Ditambahkan Surianto, sedangkan surat pernyataan jual beli yang digunakan Supeno untuk melaporkan dirinya bertuliskan pihak 1 Mutmainah pihak ll adalah Supeno tertanggal 5 Mei 2014. Padahal kata Surianto di tahun 2013 Samsuhar kepala desa sebelum dirinya sudah mengeluarkan pethok D atas nama Miftahul Arif.
“Sehingga saya sebagai kepala desa selanjutnya berkewajiban melaksanakan pelayanan sesuai dengan dokumen yang ada di pemdes, yakni mengutip pethok yang dikeluarkan almarhum, karena kami adalah pelayanan masyarakat yang tentu memberi pelayanan yang tidak berbelit. Pertanyaan kami, pethok D sudah dikeluarkan tahun 2013, tetapi di tahun 2014 baru ada atau ada lagi surat penyataan jual beli. Artinya surat ini perlu diuji ke otentikanya. Karena bentuk dan lekuk tanda tangan almarhum dan Mutmainah terlihat berbeda,” ungkapnya sembari mengirimkam bukti tanda tangan asli Mutmainah dan Samsuhar almarhum
Terkait dengan pelaporan Robi Suherman warga Desa Ngablak Kecamatan Menganti, yang konon dalam dokumen pemeriksaan Polisi membeli tanah atas nama Miftahul Arif dan sudah membayar uang sebesar Rp 400 juta dirinya tidak mengetahuinya.

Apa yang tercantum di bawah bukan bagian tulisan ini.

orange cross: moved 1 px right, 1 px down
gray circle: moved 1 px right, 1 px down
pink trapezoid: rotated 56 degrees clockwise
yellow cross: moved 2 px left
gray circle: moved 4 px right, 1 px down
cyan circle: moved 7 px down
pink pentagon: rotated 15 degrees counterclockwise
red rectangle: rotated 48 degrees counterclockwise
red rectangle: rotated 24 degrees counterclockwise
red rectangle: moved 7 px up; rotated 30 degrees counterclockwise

“Saya tidak tahu. Dan sampai hari ini saya belum pernah mengelurakan secuil suratpun terkait dengan pembelian tanah itu. Dan saya juga tidak tahu menahu soal duit yang katanya sudah diterima yang bersangkutan,” pungkasnya.
Sementara itu, Supeno saat dikonfirmasi menegaskan bahwa pethok D yang ditanda tangani Samsuhar tahun 2013 atasnama Miftahul Arif adalah pethok palsu. “Palsu mas,” kata Supeno melalui pesan WhatSap, Selasa (21/11/23).

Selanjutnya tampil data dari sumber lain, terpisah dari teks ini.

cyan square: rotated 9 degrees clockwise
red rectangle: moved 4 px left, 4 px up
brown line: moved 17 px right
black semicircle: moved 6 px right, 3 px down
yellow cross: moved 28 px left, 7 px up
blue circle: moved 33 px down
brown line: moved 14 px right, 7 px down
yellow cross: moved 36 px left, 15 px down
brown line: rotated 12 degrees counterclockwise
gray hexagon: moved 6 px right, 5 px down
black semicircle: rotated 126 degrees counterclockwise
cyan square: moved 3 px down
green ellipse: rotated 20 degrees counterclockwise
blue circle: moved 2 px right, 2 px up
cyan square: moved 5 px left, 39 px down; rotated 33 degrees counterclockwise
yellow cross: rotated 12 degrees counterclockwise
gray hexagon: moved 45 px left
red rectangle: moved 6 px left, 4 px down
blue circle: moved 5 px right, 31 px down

Saat kembali dikonfirmasi terkait pethok tersebut, artinya yg memalsukan pethok adalah Samsuhar yg sdh almarhum itu ya pak ? Hanya dibaca, tetapi tidak ada jawaban dari Supeno. Terkait dengan tanda tangan Samsuhar surat pernyataan jual beli antara Supeno dengan Mutmainah tahun 2014 dan pethok th 2013 itu lekuknya berbeda ? Supeno kembali tidak menjawab.
Sementara itu, wartawan mengalami kesulitan mendapatkan konfirmasi dari penyidik terhadap kasus yang menjadi perbincangan dilingkungan antar kepala desa di Gresik. Kasatreskrim Polres Gresik, AKP Aldhino Prima Wildan saat ditemui di Mapolres Gresik Selasa (21/11/23) pada sesi pres rilis kasus suporter ultras Gresik United, ia meminta wartawan langsung ke Kanit Tipikor I Ketut Raisa. Tetapi saat Ketut dihubungi juga meminta wartawan tanya langsung ke Kasatreskrim.
“Saya di Surabaya. Tanya langsung ke Kasat saja,” kata Ketut di ujung selulair.
Sementara itu Ketua AKD Kabupaten Gresik, Nurul Yatim mengaku terus memantau perkembangan kasus yang melibatkan anggotanya. Ia juga telah mengkoordinasikan dengan pengurus AKD lainya.
“Kita lihat saja, karena kami juga memantau kasus ini. Memang dikalangan kami (AKD) banyak yang berbeda pendapat tentang kasus ini. Saya hanya meminta kepada seluruh kades agar hati-hati dan teliti jika melayani kasus jual beli tanah yang masih pethok,” jelasnya.